Print the line containing "Noi și partenerii noștri" and every line after it exactly as written, through the end of the records.
Data listing below:
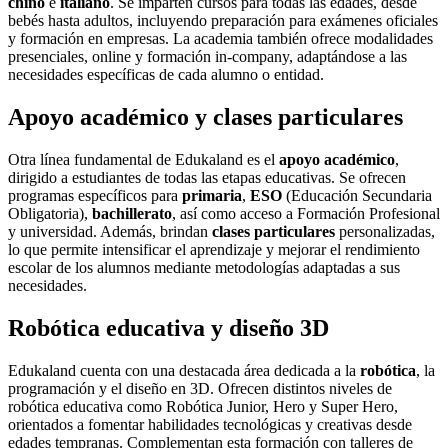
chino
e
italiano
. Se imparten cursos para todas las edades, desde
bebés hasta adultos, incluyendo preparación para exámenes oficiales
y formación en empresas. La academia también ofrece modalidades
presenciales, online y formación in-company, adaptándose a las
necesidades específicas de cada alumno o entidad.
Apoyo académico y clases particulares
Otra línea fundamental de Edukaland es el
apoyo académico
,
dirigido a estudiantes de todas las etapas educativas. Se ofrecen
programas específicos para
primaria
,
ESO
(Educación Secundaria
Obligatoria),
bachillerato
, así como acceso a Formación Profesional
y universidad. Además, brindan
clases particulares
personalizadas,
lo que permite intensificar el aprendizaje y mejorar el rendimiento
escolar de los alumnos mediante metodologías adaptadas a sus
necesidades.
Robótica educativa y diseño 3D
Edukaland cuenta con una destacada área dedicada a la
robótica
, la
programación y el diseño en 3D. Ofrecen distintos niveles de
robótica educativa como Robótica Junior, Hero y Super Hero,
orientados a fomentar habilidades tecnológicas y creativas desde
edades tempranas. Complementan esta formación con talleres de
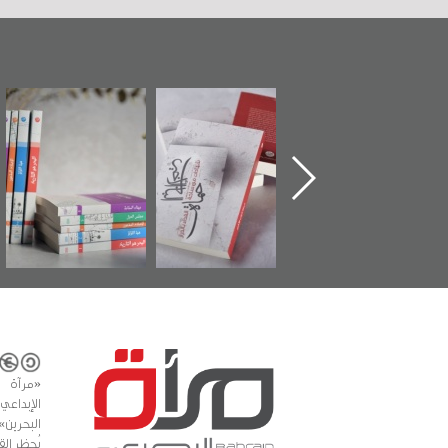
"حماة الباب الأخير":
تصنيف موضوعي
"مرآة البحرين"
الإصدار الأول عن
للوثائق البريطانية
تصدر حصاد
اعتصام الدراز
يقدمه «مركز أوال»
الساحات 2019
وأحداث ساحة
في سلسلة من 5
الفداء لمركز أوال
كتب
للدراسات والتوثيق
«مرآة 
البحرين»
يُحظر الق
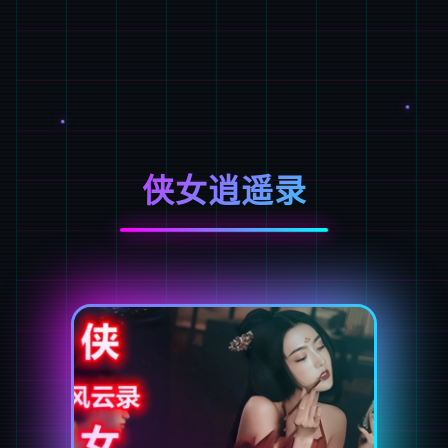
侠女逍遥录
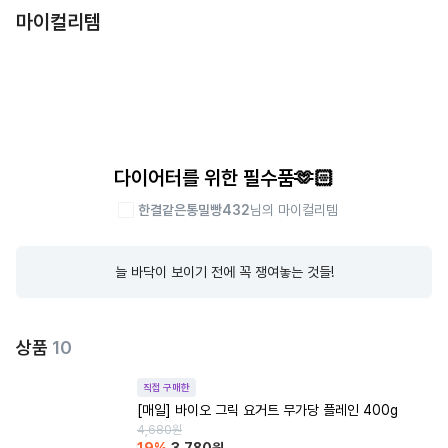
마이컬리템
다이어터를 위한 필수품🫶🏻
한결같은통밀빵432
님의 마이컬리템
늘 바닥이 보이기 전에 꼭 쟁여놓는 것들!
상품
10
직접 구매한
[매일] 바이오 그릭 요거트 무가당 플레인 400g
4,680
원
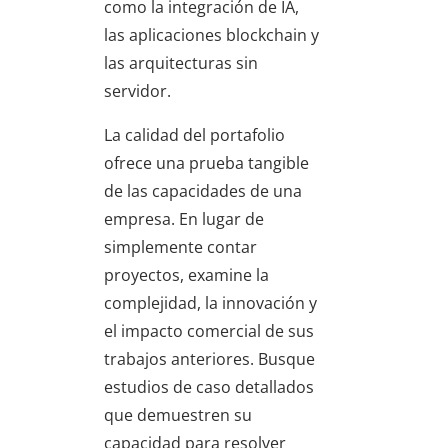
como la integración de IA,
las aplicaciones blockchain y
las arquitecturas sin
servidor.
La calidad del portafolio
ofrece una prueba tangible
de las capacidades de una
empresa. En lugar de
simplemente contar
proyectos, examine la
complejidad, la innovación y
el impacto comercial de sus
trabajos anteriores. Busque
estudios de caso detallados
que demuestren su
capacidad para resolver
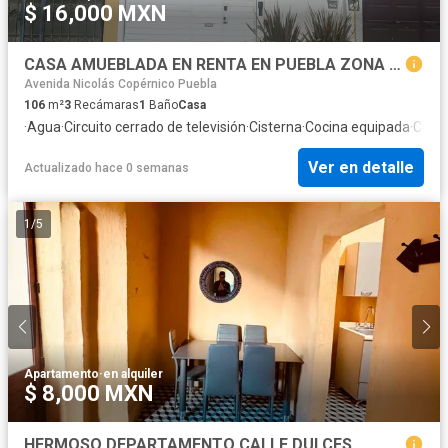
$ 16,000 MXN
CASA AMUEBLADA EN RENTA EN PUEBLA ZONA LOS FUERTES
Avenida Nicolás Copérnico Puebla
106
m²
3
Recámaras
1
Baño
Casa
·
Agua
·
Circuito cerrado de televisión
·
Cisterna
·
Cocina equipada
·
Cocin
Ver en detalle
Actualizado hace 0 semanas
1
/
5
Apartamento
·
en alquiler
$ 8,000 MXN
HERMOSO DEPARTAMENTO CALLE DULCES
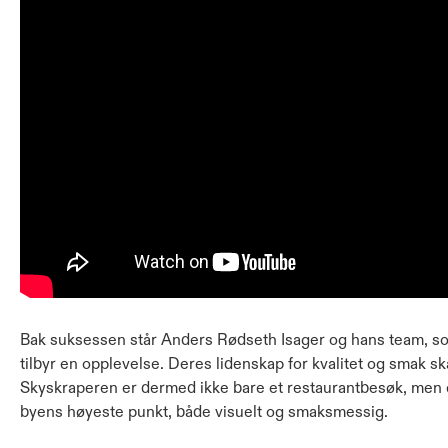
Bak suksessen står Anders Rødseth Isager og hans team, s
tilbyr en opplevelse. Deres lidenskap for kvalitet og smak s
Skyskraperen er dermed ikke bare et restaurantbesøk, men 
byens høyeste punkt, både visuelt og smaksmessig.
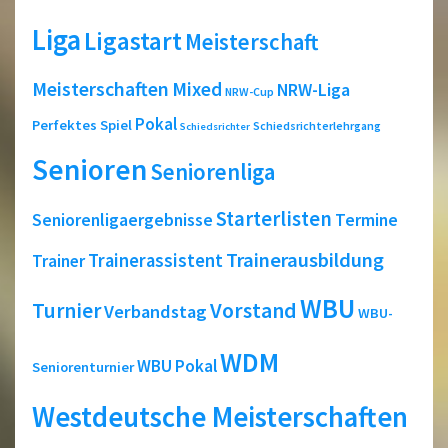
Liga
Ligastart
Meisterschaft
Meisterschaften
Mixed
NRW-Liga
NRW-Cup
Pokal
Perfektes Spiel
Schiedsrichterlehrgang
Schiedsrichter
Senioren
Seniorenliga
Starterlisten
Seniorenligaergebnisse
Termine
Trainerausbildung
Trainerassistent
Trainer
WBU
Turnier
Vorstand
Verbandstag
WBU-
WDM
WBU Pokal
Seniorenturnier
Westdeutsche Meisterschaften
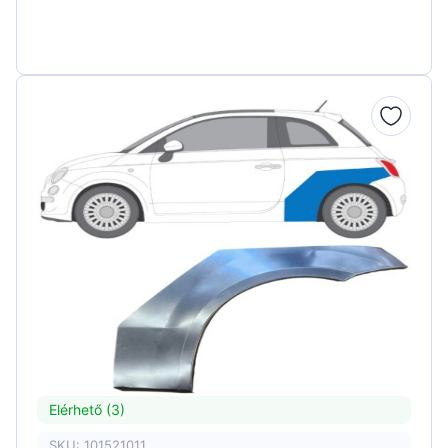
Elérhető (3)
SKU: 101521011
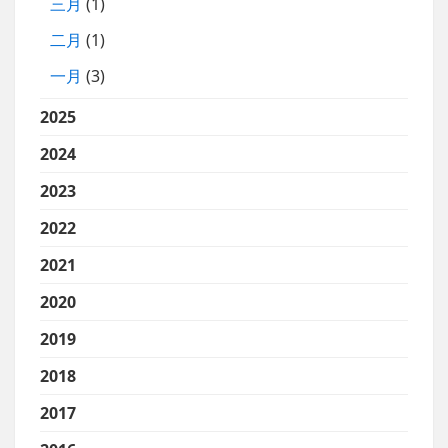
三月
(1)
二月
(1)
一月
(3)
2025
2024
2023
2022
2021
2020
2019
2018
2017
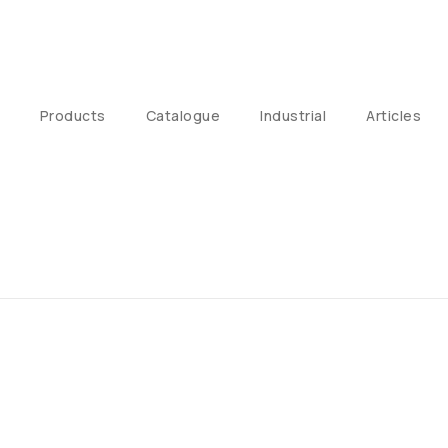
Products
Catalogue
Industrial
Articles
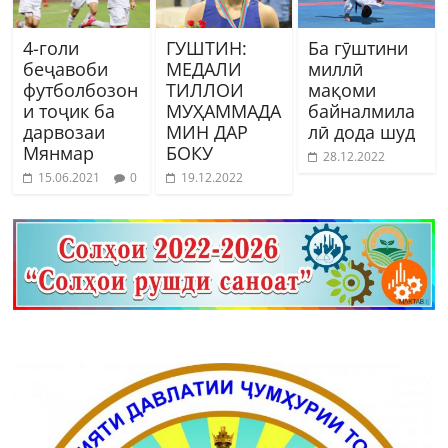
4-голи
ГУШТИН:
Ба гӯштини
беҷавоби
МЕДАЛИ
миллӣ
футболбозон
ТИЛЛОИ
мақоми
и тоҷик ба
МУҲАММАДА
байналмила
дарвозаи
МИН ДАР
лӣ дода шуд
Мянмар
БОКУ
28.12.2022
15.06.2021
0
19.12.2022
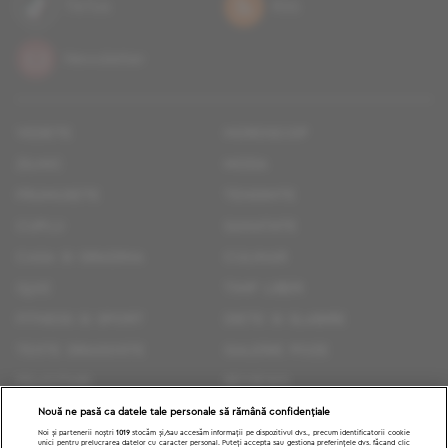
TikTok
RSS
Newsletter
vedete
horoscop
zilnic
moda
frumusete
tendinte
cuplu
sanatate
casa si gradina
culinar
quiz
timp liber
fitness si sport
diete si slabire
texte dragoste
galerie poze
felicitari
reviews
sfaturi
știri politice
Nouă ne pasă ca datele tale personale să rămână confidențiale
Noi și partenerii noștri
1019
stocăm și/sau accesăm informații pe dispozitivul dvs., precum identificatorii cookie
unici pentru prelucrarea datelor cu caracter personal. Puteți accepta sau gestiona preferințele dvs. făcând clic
End of Data listing.
Solution below
Noi și partenerii noștri
1019
stocăm și/sau accesăm informații pe dispozitivul dvs., precum identificatorii cookie
unici pentru prelucrarea datelor cu caracter personal. Puteți accepta sau gestiona preferințele dvs. făcând clic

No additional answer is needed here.